* Directions for this task
Hunt for the word "Strawberry" across the entries below, copying each line that holds it.

***

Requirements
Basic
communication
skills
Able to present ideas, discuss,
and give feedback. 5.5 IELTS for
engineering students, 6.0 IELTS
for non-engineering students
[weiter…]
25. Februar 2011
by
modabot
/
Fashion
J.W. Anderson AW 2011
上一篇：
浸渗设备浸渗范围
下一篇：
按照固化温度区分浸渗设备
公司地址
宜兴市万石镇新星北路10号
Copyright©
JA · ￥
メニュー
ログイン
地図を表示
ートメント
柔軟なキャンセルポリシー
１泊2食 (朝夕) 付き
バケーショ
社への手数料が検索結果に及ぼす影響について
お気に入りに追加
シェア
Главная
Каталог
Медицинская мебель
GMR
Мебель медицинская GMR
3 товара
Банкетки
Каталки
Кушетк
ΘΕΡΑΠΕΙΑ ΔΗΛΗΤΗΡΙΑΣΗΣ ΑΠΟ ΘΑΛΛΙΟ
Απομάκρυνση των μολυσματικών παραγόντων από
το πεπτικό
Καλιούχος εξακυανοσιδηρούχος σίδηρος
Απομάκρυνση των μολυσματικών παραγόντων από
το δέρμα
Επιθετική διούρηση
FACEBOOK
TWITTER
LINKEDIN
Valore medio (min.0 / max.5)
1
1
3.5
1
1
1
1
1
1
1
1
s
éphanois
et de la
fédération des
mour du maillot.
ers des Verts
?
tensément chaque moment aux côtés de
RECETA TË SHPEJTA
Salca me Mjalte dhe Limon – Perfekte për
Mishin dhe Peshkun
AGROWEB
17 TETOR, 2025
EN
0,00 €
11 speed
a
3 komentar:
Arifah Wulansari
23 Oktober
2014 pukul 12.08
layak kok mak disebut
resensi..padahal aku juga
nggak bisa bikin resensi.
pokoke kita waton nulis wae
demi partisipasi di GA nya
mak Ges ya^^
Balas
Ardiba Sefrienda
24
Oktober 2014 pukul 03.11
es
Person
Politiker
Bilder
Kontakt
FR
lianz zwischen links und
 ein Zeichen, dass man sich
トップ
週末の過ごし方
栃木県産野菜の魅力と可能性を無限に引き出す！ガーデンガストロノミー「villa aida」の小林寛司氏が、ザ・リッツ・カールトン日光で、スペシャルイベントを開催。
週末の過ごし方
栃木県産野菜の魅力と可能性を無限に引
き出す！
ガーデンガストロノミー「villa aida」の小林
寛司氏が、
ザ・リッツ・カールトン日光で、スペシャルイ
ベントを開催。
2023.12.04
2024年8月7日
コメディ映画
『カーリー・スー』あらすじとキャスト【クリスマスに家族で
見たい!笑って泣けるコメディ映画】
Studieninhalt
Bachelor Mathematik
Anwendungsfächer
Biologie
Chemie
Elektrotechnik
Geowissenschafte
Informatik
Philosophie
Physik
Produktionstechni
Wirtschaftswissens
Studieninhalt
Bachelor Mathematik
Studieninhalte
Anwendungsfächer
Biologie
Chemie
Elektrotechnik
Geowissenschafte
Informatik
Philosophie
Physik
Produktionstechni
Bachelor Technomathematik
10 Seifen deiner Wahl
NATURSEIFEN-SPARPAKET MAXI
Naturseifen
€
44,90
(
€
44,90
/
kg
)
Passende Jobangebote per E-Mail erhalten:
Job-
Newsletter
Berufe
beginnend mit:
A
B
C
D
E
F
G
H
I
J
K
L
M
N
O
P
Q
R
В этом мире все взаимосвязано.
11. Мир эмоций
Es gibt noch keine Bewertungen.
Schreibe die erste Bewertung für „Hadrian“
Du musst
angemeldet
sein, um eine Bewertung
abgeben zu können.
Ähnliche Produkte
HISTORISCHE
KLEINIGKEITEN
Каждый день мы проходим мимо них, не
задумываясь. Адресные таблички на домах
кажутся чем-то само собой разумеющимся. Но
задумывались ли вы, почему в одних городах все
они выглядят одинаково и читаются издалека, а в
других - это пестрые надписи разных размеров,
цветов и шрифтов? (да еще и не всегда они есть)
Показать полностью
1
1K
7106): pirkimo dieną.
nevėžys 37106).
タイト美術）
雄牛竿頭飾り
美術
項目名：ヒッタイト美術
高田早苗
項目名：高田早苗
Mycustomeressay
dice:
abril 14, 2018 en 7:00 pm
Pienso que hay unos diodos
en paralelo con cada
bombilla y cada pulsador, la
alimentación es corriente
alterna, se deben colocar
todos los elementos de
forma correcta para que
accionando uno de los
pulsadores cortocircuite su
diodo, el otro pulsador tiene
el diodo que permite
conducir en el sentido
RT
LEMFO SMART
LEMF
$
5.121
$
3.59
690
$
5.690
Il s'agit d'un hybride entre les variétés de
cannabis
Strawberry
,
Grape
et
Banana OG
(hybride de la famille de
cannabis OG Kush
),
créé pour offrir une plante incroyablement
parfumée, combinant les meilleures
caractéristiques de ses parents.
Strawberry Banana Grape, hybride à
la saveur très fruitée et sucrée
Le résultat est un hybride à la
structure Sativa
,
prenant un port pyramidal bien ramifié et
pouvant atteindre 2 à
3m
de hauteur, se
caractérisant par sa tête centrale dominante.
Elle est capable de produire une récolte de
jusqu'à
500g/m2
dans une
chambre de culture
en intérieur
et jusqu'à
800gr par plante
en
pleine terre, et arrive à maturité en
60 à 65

***

* Exercise answer
Strawberry
Strawberry Banana Grape, hybride à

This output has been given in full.